Baldassi Carlo, Borgs Christian, Chayes Jennifer T, Ingrosso Alessandro, Lucibello Carlo, Saglietti Luca, Zecchina Riccardo
Department of Applied Science and Technology, Politecnico di Torino, I-10129 Torino, Italy;
Human Genetics Foundation-Torino, I-10126 Torino, Italy.
Proc Natl Acad Sci U S A. 2016 Nov 29;113(48):E7655-E7662. doi: 10.1073/pnas.1608103113. Epub 2016 Nov 15.

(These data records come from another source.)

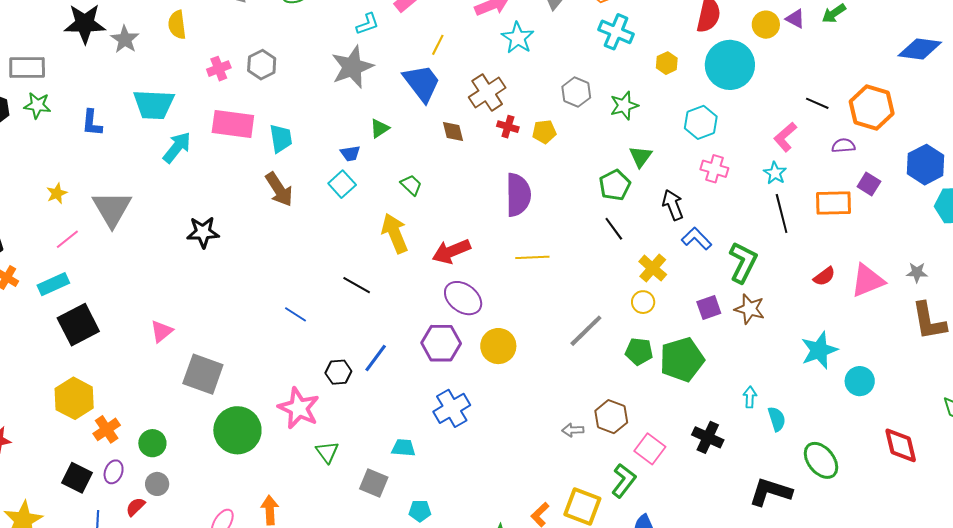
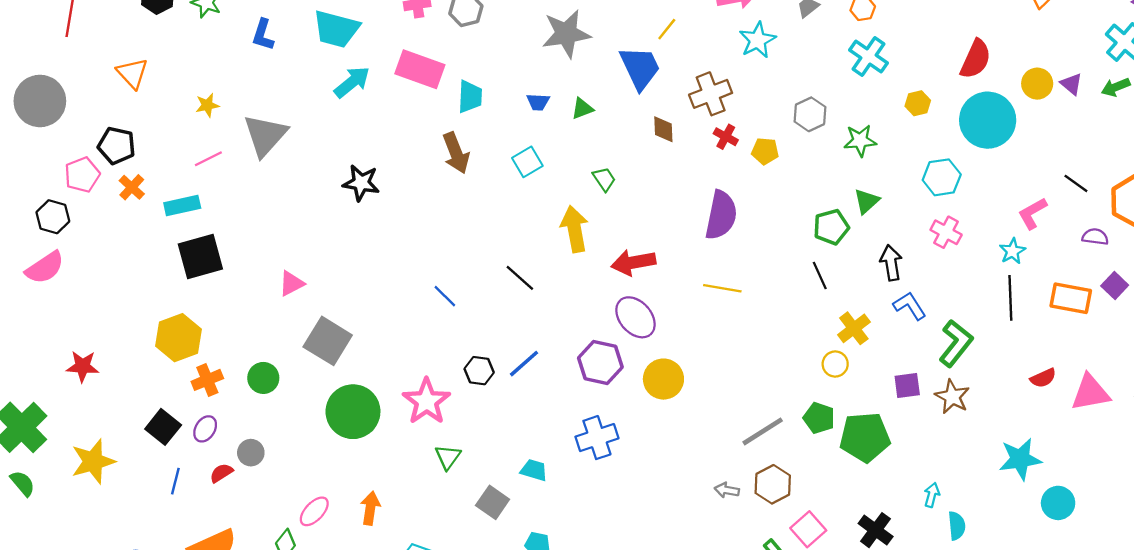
blue trapezoid: (350, 153) -> (538, 102), moved
gray line: (586, 331) -> (763, 431), moved
green circle: (152, 443) -> (263, 378), moved

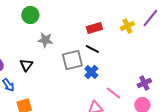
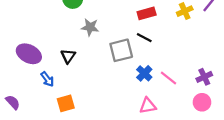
blue cross: (91, 72) -> (144, 73), moved
pink line: (113, 93) -> (169, 78), moved

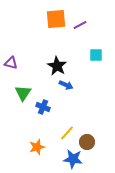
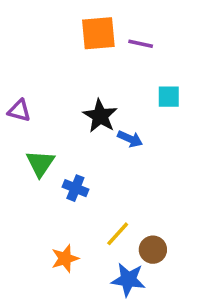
purple line: (80, 25) -> (141, 44), turned 40
blue arrow: (66, 85) -> (130, 139), moved

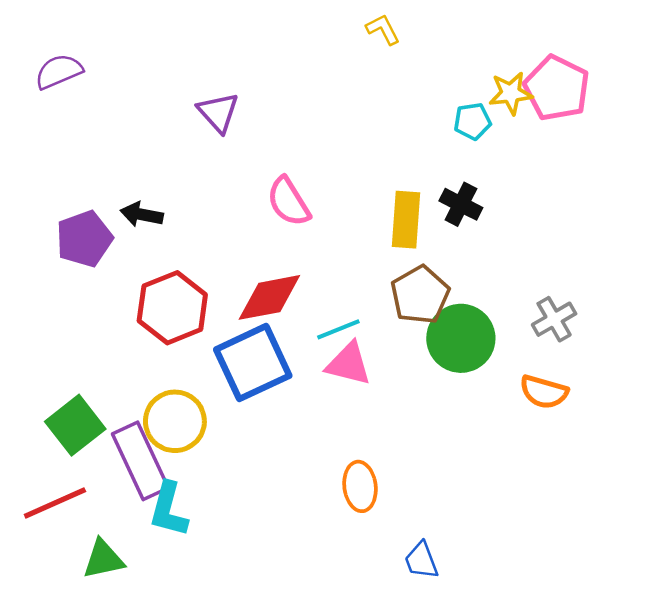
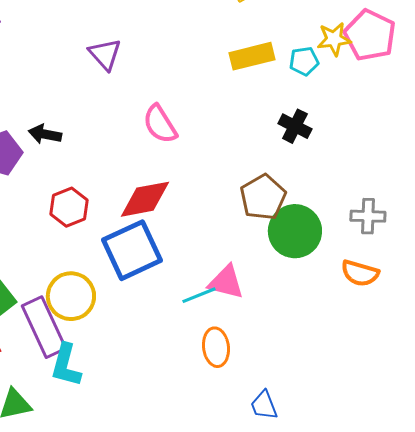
yellow rectangle: (406, 220) -> (252, 56), moved, turned 72
red hexagon: (172, 308) -> (69, 207), size x0.7
gray cross: (554, 319) -> (368, 216), turned 32
cyan line: (338, 329) -> (199, 295), moved
pink triangle: (349, 364) -> (226, 282), moved

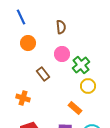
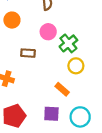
brown rectangle: (43, 74) -> (28, 53), turned -48

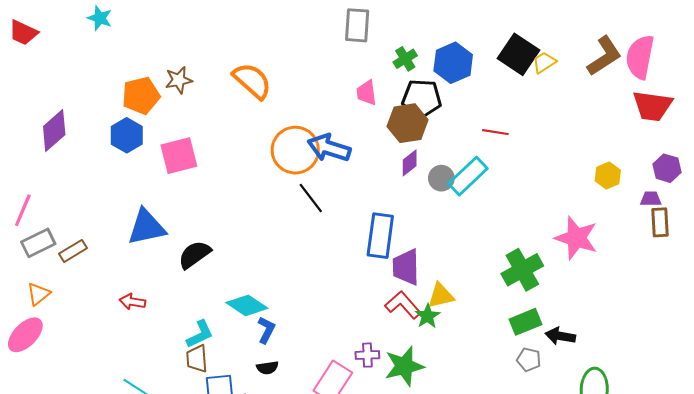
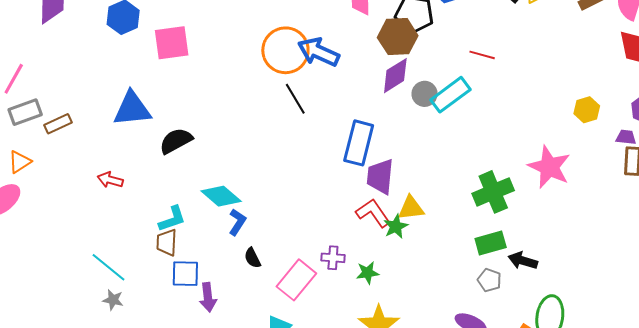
purple diamond: (410, 163) -> (395, 76), size x1.4
green star: (404, 366) -> (368, 273), size x0.6
black semicircle: (267, 368) -> (252, 258), moved, turned 65

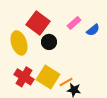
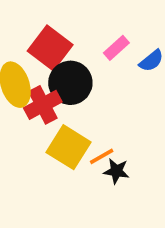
black circle: (49, 42) -> (70, 83), size x1.5
red cross: (24, 77) -> (43, 105), moved, turned 30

In artificial neural networks, learning from data is a computationally demanding task in which a large number of connection weights are iteratively tuned through stochastic-gradient-based heuristic processes over a cost function. It is not well understood how learning occurs in these systems, in particular how they avoid getting trapped in configurations with poor computational performance. Here, we study the difficult case of networks with discrete weights, where the optimization landscape is very rough even for simple architectures, and provide theoretical and numerical evidence of the existence of rare-but extremely dense and accessible-regions of configurations in the network weight space. We define a measure, the robust ensemble (RE), which suppresses trapping by isolated configurations and amplifies the role of these dense regions. We analytically compute the RE in some exactly solvable models and also provide a general algorithmic scheme that is straightforward to implement: define a cost function given by a sum of a finite number of replicas of the original cost function, with a constraint centering the replicas around a driving assignment. To illustrate this, we derive several powerful algorithms, ranging from Markov Chains to message passing to gradient descent processes, where the algorithms target the robust dense states, resulting in substantial improvements in performance. The weak dependence on the number of precision bits of the weights leads us to conjecture that very similar reasoning applies to more conventional neural networks. Analogous algorithmic schemes can also be applied to other optimization problems.
在人工神经网络中,从数据中学习是一项计算量很大的任务,其中大量连接权重通过基于随机梯度的启发式过程在代价函数上进行迭代调整。目前人们对这些系统中的学习过程如何发生,特别是它们如何避免陷入计算性能较差的配置,还了解得不够透彻。在这里,我们研究具有离散权重的网络这种困难情况,即使对于简单架构,其优化态势也非常崎岖,并且我们提供了理论和数值证据,证明在网络权重空间中存在罕见但极其密集且易于访问的配置区域。我们定义了一种度量,即稳健系综(RE),它抑制孤立配置的陷阱并放大这些密集区域的作用。我们在一些可精确求解的模型中解析计算了RE,还提供了一种易于实现的通用算法方案:定义一个由原始代价函数的有限个副本之和给出的代价函数,并带有一个将副本围绕驱动赋值进行中心化的约束。为了说明这一点,我们推导了几种强大的算法,从马尔可夫链到消息传递再到梯度下降过程,这些算法针对稳健的密集状态,从而在性能上有显著提升。对权重精度位数的弱依赖性使我们推测,非常相似的推理适用于更传统的神经网络。类似的算法方案也可以应用于其他优化问题。